Let’s supposing that you have log files of some sort pouring in and you want to put aggregate data representing the logs into an rdmbs. To begin, let’s start with a blank slate, i.e., just dumping the data in. And let’s have a simple table, that in mysql is created via
CREATE TABLE `history` (
`id` int(11) NOT NULL auto_increment,
`hits` int(11) NOT NULL,
PRIMARY KEY (`id`)
);
I did a pass each for both MyISAM and Innodb with a million inserts.
engine |
queries per insert |
seconds (lower is better) |
MyISAM |
10000 |
7.046952963 |
MyISAM |
1000 |
7.342753172 |
MyISAM |
100 |
8.521313906 |
MyISAM |
10 |
31.44731498 |
MyISAM |
1 |
135.3045712 |
MyISAM | load data infile |
4.927606106 |
Innodb |
10000 |
19.76374817 |
Innodb |
1000 |
30.58060002 |
Innodb |
100 |
89.54839206 |
Innodb |
10 |
723.135994 |
Innodb | load data infile |
17.25715899 |
A multi-value insert for three values looks like this
INSERT INTO today (hits) VALUES (?), (?), (?)

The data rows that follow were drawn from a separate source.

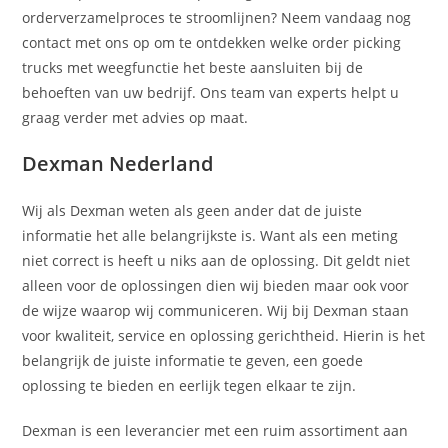
orderverzamelproces te stroomlijnen? Neem vandaag nog
contact met ons op om te ontdekken welke order picking
trucks met weegfunctie het beste aansluiten bij de
behoeften van uw bedrijf. Ons team van experts helpt u
graag verder met advies op maat.
Dexman Nederland
Wij als Dexman weten als geen ander dat de juiste
informatie het alle belangrijkste is. Want als een meting
niet correct is heeft u niks aan de oplossing. Dit geldt niet
alleen voor de oplossingen dien wij bieden maar ook voor
de wijze waarop wij communiceren. Wij bij Dexman staan
voor kwaliteit, service en oplossing gerichtheid. Hierin is het
belangrijk de juiste informatie te geven, een goede
oplossing te bieden en eerlijk tegen elkaar te zijn.
Dexman is een leverancier met een ruim assortiment aan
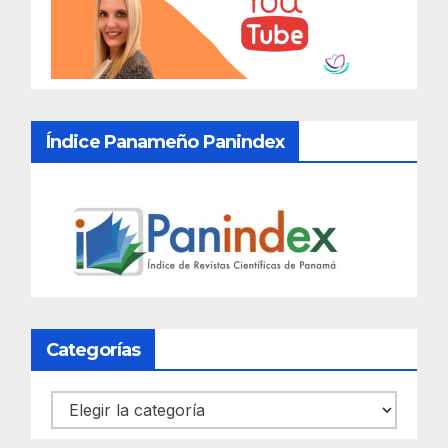
Índice Panameño Panindex
Categorías
Categorías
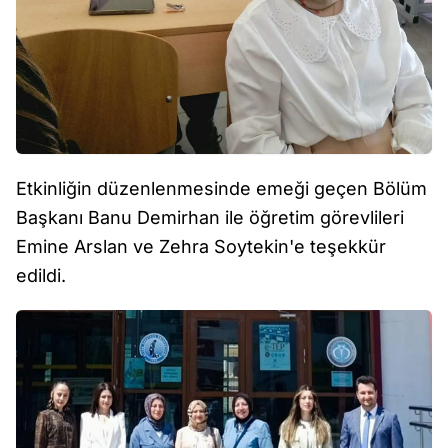
Etkinliğin düzenlenmesinde emeği geçen Bölüm
Başkanı Banu Demirhan ile öğretim görevlileri
Emine Arslan ve Zehra Soytekin'e teşekkür
edildi.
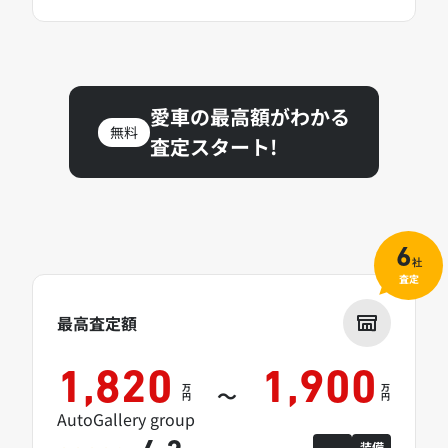
愛車の最高額がわかる
無料
査定スタート!
6
社
査定
最高査定額
1,820
1,900
万
万
～
円
円
AutoGallery group
装備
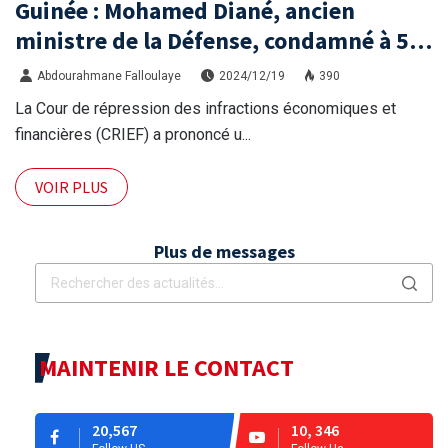
Guinée : Mohamed Diané, ancien
ministre de la Défense, condamné à 5
ans de prison par la CRIEF
Abdourahmane Falloulaye
2024/12/19
390
La Cour de répression des infractions économiques et
financières (CRIEF) a prononcé u...
VOIR PLUS
Plus de messages
MAINTENIR LE CONTACT
20,567
10, 346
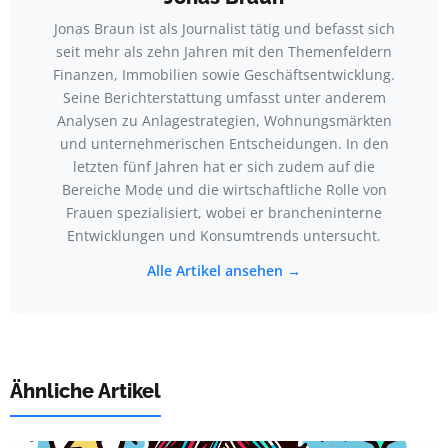
Jonas Braun ist als Journalist tätig und befasst sich
seit mehr als zehn Jahren mit den Themenfeldern
Finanzen, Immobilien sowie Geschäftsentwicklung.
Seine Berichterstattung umfasst unter anderem
Analysen zu Anlagestrategien, Wohnungsmärkten
und unternehmerischen Entscheidungen. In den
letzten fünf Jahren hat er sich zudem auf die
Bereiche Mode und die wirtschaftliche Rolle von
Frauen spezialisiert, wobei er brancheninterne
Entwicklungen und Konsumtrends untersucht.
Alle Artikel ansehen →
Ähnliche Artikel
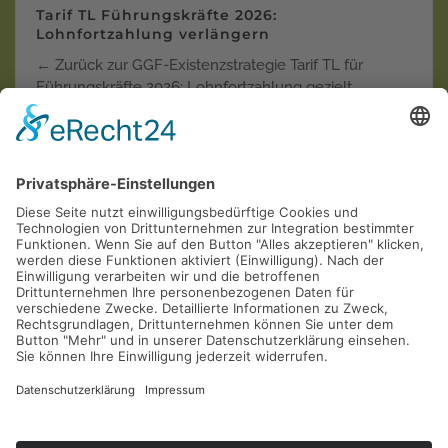
Tarif TL Führungskräfte 2026:
Lohnfortzahlung verlängern
← Zurück zur GGF-Existenzstrategie Tarif TL für
Führungskräfte 2026: Lohnfortzahlung gezielt
verlänger…
Weiterlesen
Krankentagegeld der "Privaten"
Krankenversicherungen in der Einzel-Kritik
AOL
Allianz
ARAG
AXA
Barmenia
Continentale
Deutscher Ring
DEVK
Debeka
DFV
DKV
Generali
Gothaer
Hallesche
HanseMerkur
Inter
LKH
LVM
Mannheimer
Münchener Verein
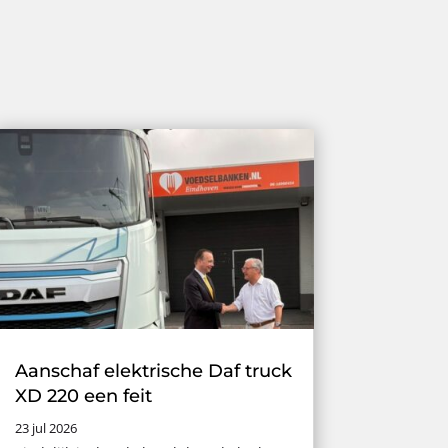
Aanschaf elektrische Daf truck
XD 220 een feit
23 jul 2026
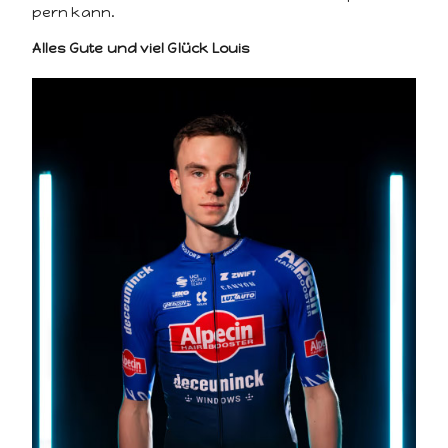
pern kann.
Alles Gute und viel Glück Louis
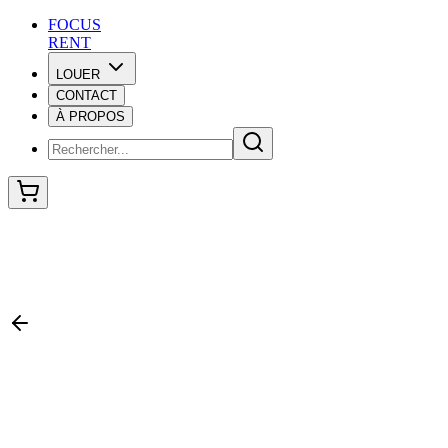
F
O
C
U
S
RENT
LOUER
CONTACT
F
O
C
U
S
À PROPOS
RENT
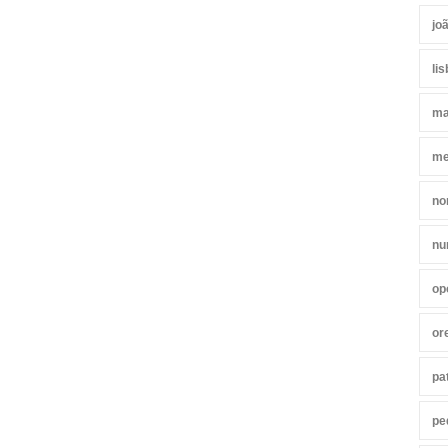
jo
li
ma
me
no
nu
op
or
pa
pe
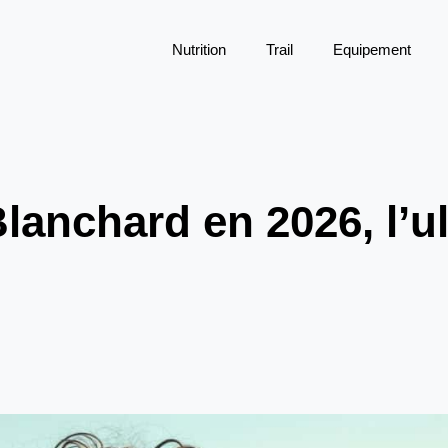
Nutrition
Trail
Equipement
lanchard en 2026, l’ul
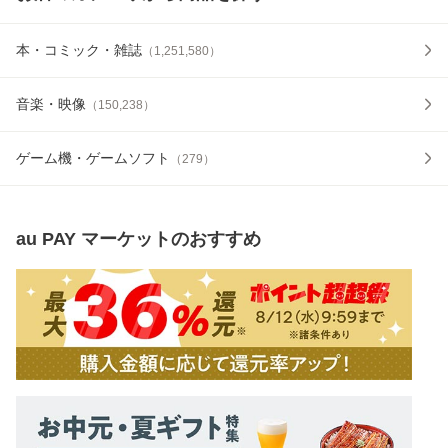
本・コミック・雑誌
（
1,251,580
）
音楽・映像
（
150,238
）
ゲーム機・ゲームソフト
（
279
）
au PAY マーケット
のおすすめ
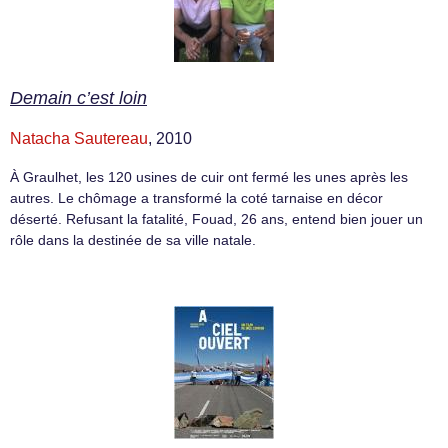
Demain c’est loin
Natacha Sautereau
, 2010
À Graulhet, les 120 usines de cuir ont fermé les unes après les
autres. Le chômage a transformé la coté tarnaise en décor
déserté. Refusant la fatalité, Fouad, 26 ans, entend bien jouer un
rôle dans la destinée de sa ville natale.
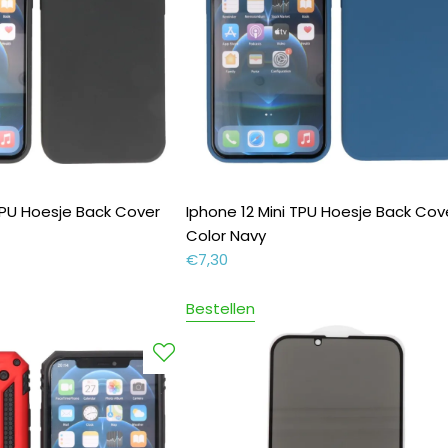
 TPU Hoesje Back Cover
Iphone 12 Mini TPU Hoesje Back Cov
Color Navy
€
7,30
Bestellen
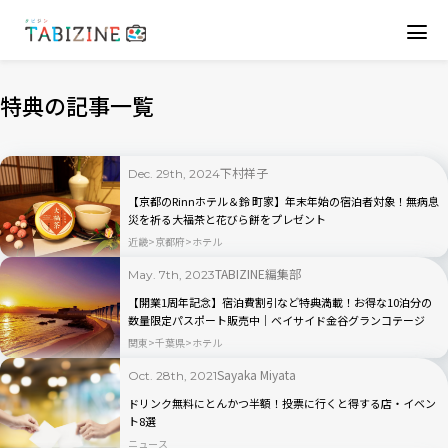
特典の記事一覧
下村祥子
Dec. 29th, 2024
【京都のRinnホテル＆鈴 町家】年末年始の宿泊者対象！無病息
災を祈る大福茶と花びら餅をプレゼント
近畿
京都府
ホテル
TABIZINE編集部
May. 7th, 2023
【開業1周年記念】宿泊費割引など特典満載！お得な10泊分の
数量限定パスポート販売中｜ベイサイド金谷グランコテージ
関東
千葉県
ホテル
Sayaka Miyata
Oct. 28th, 2021
ドリンク無料にとんかつ半額！投票に行くと得する店・イベン
ト8選
ニュース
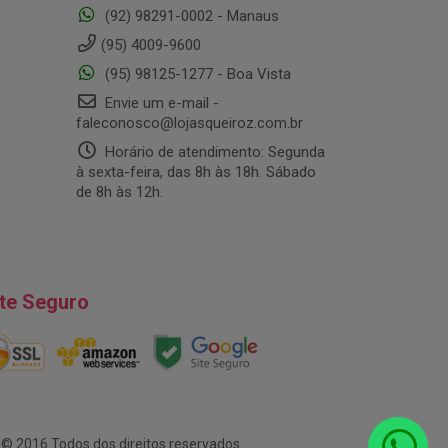
(92) 98291-0002 - Manaus
(95) 4009-9600
(95) 98125-1277 - Boa Vista
Envie um e-mail -
faleconosco@lojasqueiroz.com.br
Horário de atendimento: Segunda
à sexta-feira, das 8h às 18h. Sábado
de 8h às 12h.
ite Seguro
© 2016 Todos dos direitos reservados.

Then I execute with the three values.
The fact that inserts with 1000 values start to approach the load data infile numbers is a little compelling. But let’s suppose that we want to do every insert from a bulk load but we want to have a table (like history above) that has aggregate data, += style. Is it possible? Sure.
Here is one approach for mysql:
- Create a temp table, which I will call today
- Bulk load the data into today
- Run the query INSERT INTO history (SELECT * FROM today) ON DUPLICATE KEY UPDATE history.hits = history.hits + today.hits;
- Drop today
I would like to apply this strategy and contribute some pig code that allows for bulk insert. This would (I think) allow for some pretty large scale aggregating all from with a “simple” pig script. Would also like to start using chukwa, but it looks a little tough. I think the architecture would then look something like
web servers -> chukwa -> pig -> mysql
Think then I would be pretty well at yahoo! or facebook scale.
Guess we’ll see how it all goes 🙂
Enjoy!
Earl